Eso fue lo que ocurrió. El inventor, horrorizado cuando vio el resultado y las consecuencias de la prueba e impactado en su alma de buen cristiano, tomó la drástica resolución de destruir la documentación que tantos años le había costado reunir. Quemó los planos, los dibujos y la fórmula del explosivo, así como los cálculos que había empleado para fabricar aquella arma de destrucción masiva, pues estaba convencido de que, si su invento era conocido y usado por los ejércitos de las naciones en futuros conflictos armados (no estaba lejos el inicio de la Primera Guerra Mundial), acabaría con la humanidad.

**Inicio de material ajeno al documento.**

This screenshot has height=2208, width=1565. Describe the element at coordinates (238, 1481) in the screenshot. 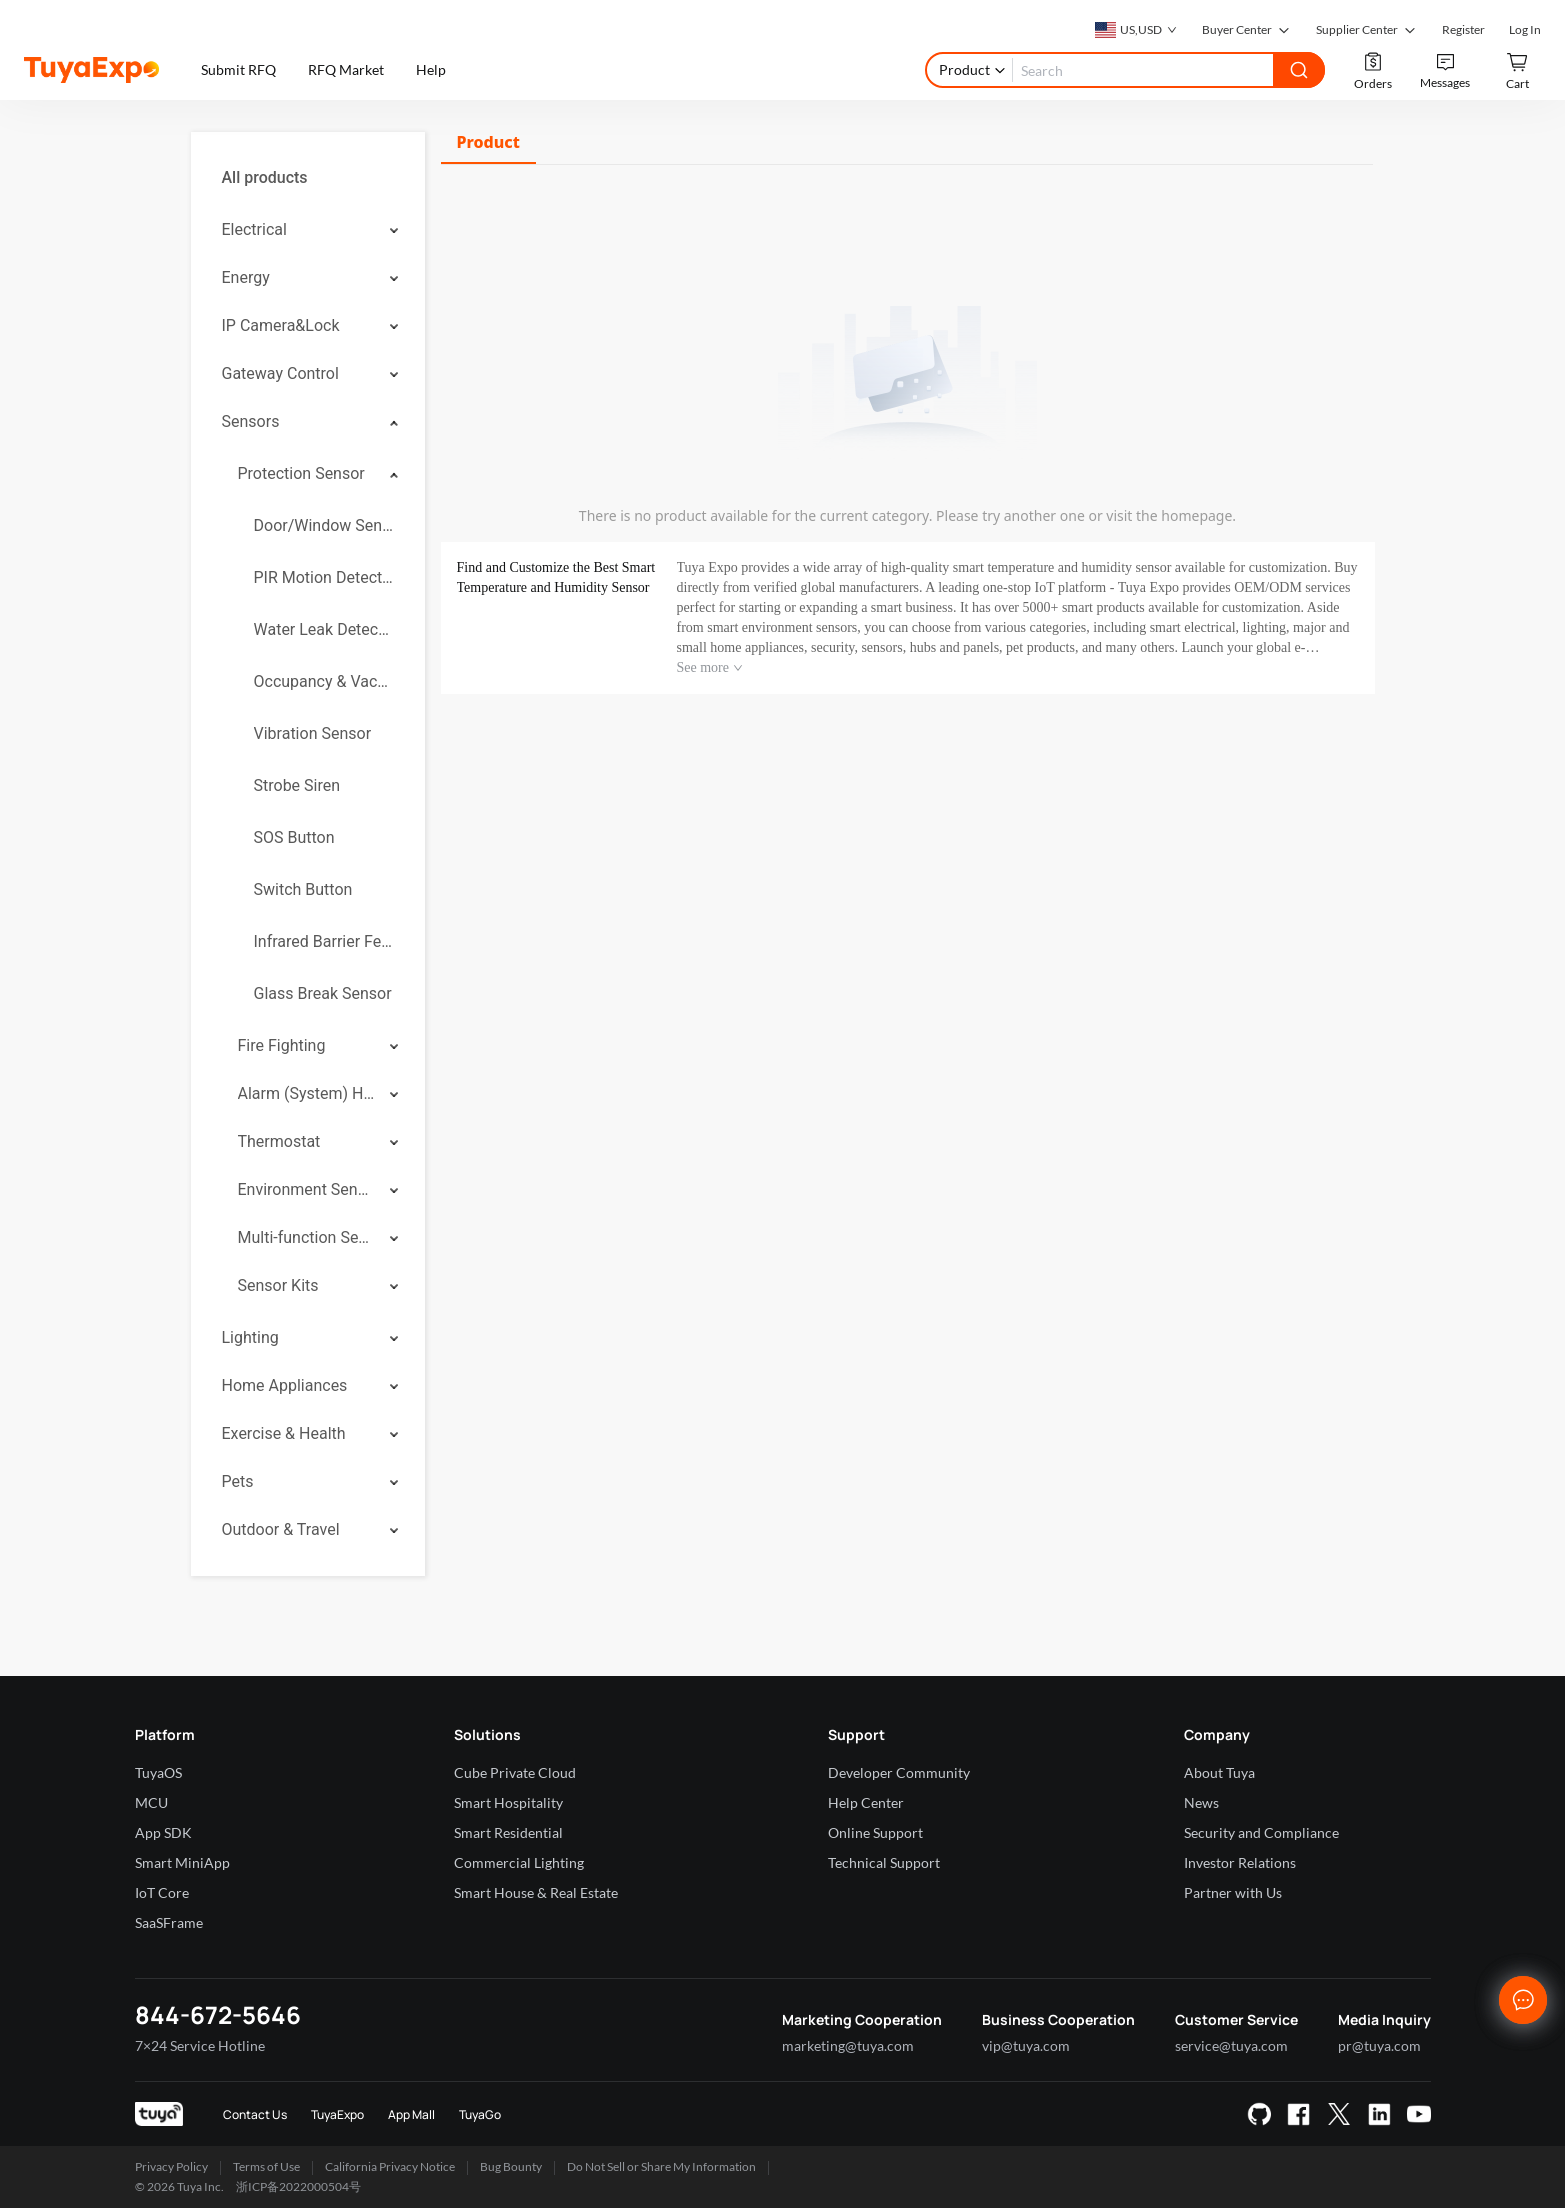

El comandante Antonio Meulener Verdeguer, enfermo de tuberculosis en fase terminal, después de la prueba realizada en los montes de Toledo, aunque no había contraído matrimonio, ni tenía descendientes y sus padres habían fallecido, se trasladó a Algeciras para morir en su ciudad natal. En esa población residía una familia con la que su padre había intimado, encabezada por don Aurelio Méndez Miciano, fallecido el 14 de febrero del año 1897, que había sido cónsul de Bélgica en Algeciras. Cuando el comandante Antonio Meulener murió el 17 de agosto del año 1912, fue sepultado en el cementerio algecireño, en el patio Virgen del Carmen, en el mismo nicho en el que reposan los restos de don Aurelio Méndez.
Esta es la historia de un relevante inventor y humanista algecireño, injustamente olvidado. Aunque se le ha querido comparar con el Oppenheimer inventor de la bomba atómica, sus vidas y las decisiones que tomaron en nada se parecen: uno cargó sobre su conciencia durante toda su vida las muertes de cerca de doscientas mil personas inocentes; el nuestro impidió el uso militar de su terrible invento destruyéndolo, impulsado por su espíritu humanista y cristiano, antes de que pudiera ser empleado en el campo de batalla.
Artículo publicado en el número 61 de Almoraima. Revista de Estudios Campogibraltareños. Octubre de 2024.